With so many ports on offer, you need an easy way to manage them and the Network & Virtual Switch app does just that. It allows you to create software-defined networks for provisioning virtualized apps or containers and automatically creates a default bridge network connection for both Thunderbolt ports.


The Network & Virtual Switch app presents a single interface for managing all the appliance’s ports

Basic and advanced modes are available for virtual switch configuration where you can select physical adapters and link them to virtual adapters on VMs. It can get busy if you’re using lots of VMs and containers but the app overview provides a clear map of port and switch assignations.

We used the Virtualization Station 3.2 app to create a Windows Server 2019 VM and isolated it by assigning its virtual adapter to one of the appliance’s Gigabit ports. We also loaded up the Linux Station and Container Station apps and assigned them to dedicated virtual switches that were isolated from the rest of the network.

Port status for FC adapters can be viewed from the Network & Virtual Switch app and they are managed from the iSCSI and Fibre Channel app. Along with viewing port speed and connection status, you can create LUNs and use groups to map them to specific FC ports.

Backup and multimedia

The TVS-872XT supports manual and scheduled snapshots for EXT4 volumes while data protection gets a boost with the slick Hybrid Backup Sync (HBS) 3 app which helps you create a 3-2-1 backup strategy in as few as four clicks. It uses Storage Spaces to define multiple backup destinations and file version management provides valuable protection against ransomware attacks.

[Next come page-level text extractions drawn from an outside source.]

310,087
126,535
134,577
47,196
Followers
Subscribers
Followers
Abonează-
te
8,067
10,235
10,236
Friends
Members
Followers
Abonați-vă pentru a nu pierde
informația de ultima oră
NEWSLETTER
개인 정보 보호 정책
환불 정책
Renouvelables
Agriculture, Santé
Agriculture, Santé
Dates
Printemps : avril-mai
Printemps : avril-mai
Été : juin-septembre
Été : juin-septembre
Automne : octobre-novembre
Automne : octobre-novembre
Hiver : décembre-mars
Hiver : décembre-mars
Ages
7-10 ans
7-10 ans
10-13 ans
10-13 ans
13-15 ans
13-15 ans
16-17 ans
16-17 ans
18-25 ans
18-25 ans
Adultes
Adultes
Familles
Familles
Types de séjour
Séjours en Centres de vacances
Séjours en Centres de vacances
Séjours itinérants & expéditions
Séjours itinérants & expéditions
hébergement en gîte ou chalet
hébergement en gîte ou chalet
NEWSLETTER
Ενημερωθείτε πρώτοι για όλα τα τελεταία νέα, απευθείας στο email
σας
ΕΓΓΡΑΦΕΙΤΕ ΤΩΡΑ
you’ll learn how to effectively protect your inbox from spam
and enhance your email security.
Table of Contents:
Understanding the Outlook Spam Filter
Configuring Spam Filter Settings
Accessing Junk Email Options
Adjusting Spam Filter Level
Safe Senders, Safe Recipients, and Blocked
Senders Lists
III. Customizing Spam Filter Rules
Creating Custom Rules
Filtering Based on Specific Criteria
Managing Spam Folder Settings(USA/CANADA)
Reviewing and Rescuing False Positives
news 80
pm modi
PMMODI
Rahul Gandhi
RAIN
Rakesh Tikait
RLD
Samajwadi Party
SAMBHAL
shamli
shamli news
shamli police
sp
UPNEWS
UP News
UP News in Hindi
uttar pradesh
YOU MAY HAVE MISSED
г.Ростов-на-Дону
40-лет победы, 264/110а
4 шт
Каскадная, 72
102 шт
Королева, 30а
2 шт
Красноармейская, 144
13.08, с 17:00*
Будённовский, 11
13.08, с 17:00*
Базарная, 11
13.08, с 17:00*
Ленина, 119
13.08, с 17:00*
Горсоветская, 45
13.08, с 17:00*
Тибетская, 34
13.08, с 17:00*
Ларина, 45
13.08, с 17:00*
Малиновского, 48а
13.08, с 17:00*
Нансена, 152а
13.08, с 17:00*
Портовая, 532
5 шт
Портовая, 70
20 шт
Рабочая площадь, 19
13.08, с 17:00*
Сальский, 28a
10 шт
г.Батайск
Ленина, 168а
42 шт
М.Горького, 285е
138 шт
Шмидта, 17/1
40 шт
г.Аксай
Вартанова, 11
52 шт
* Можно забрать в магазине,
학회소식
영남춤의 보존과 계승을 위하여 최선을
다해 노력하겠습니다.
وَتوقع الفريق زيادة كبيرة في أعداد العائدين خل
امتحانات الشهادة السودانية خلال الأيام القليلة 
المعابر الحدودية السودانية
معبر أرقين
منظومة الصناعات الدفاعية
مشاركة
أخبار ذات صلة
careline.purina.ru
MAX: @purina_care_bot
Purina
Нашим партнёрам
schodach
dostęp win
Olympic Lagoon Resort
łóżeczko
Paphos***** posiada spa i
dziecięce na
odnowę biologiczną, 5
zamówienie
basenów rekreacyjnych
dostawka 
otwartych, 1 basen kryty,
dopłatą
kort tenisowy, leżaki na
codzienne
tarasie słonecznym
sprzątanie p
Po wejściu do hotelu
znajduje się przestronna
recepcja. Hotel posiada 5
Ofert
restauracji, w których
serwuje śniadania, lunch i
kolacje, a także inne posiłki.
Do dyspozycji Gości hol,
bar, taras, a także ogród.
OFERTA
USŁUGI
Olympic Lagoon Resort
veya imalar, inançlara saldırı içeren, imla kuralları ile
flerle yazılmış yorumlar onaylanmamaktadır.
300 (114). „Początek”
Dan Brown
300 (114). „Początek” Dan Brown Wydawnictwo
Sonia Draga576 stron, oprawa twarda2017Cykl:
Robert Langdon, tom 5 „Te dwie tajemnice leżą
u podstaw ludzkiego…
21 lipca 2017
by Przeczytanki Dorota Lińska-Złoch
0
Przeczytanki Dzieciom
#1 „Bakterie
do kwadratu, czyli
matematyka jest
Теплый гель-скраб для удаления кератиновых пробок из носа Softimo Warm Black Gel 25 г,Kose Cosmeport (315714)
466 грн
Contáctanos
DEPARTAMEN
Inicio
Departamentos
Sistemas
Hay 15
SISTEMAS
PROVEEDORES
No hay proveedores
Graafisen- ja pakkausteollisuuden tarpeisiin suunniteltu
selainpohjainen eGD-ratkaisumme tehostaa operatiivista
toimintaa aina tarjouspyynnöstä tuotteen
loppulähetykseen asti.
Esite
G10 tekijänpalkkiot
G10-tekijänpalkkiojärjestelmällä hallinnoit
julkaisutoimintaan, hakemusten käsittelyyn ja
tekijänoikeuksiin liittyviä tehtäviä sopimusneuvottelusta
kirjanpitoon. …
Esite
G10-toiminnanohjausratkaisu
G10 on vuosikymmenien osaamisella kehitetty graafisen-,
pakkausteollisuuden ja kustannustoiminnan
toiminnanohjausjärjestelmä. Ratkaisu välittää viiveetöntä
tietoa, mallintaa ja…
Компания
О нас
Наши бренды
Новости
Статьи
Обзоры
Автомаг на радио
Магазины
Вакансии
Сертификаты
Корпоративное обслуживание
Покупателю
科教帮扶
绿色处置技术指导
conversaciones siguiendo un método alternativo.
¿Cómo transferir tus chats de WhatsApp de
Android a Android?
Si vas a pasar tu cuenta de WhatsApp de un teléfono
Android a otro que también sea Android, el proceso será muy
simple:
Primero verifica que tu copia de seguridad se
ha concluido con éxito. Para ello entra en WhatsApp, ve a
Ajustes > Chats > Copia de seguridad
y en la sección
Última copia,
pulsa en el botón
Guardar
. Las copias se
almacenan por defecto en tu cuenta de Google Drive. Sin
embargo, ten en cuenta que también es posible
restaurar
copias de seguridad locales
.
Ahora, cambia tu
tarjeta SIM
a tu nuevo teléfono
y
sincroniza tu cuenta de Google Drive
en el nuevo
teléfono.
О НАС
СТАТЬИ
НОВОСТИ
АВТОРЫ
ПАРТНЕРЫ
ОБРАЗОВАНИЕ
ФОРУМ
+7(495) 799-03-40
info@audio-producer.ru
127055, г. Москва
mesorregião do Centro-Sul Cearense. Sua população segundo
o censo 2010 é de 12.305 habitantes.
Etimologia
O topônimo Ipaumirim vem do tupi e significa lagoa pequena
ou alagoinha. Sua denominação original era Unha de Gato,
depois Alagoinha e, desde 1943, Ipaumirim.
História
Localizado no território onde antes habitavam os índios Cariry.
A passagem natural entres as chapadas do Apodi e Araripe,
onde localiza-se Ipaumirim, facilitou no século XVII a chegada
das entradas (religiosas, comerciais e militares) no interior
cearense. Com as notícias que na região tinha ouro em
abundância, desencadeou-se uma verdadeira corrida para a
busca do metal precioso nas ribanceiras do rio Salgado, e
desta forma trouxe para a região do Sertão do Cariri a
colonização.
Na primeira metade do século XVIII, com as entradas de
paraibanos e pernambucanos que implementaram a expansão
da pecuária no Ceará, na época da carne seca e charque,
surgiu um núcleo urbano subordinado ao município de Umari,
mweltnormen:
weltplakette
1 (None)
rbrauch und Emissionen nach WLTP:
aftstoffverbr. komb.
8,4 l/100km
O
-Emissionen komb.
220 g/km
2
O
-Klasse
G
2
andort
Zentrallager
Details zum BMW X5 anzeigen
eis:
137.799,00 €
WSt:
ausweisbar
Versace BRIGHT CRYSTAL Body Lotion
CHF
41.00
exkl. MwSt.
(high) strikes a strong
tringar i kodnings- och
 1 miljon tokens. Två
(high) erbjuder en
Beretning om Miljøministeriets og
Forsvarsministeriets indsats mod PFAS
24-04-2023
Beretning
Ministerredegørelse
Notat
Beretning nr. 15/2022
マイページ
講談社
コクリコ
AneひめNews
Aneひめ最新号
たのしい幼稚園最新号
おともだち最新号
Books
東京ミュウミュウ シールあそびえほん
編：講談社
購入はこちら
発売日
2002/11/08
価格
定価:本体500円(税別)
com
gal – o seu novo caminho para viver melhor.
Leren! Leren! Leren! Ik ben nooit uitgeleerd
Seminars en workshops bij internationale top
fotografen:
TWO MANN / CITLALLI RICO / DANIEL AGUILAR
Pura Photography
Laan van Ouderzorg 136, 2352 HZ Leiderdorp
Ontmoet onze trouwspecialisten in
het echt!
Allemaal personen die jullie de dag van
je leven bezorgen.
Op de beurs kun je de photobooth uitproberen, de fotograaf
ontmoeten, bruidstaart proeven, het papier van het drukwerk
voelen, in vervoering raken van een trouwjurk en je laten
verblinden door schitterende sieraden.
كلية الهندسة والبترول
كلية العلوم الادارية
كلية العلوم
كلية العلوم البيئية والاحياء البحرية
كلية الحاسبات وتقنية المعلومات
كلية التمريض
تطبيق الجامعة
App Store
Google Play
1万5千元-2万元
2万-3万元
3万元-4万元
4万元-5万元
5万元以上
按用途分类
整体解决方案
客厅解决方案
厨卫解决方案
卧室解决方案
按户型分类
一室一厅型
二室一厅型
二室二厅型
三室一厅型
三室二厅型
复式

QNAP’s QuDedupe feature reduces backup space requirements by performing deduplication and storing the reduced data set and hash tables as proprietary .qdff files at the destination. Our tests showed it can make substantial reductions but to restore data, you have to download the .qdff file to a local client and use the QuDedup Extract Tool.

Entertainment is driven by the CPU’s embedded Intel Graphics 630 GPU which delivers 4K video to the appliance’s HDMI port. Attach an HDMI monitor plus mouse and keyboard allows you to directly access the HybridDesk Station app where you can use the HD Player app to locally access all your movie, music and photo collections.


The HybridDesk Station app links up with the HDMI port and offers plenty of entertainment apps

Conclusion

The TVS-872XT delivers a wealth of features and port choices at an affordable price and is ideal for video editors that want super-fast Thunderbolt 3 ports. Businesses will also find a lot to like here as it delivers a superb performance while QNAP’s latest QTS software is packed with great virtualization apps and valuable data protection tools. It was awarded a coveted "TopTen" award from Simply.Reviews.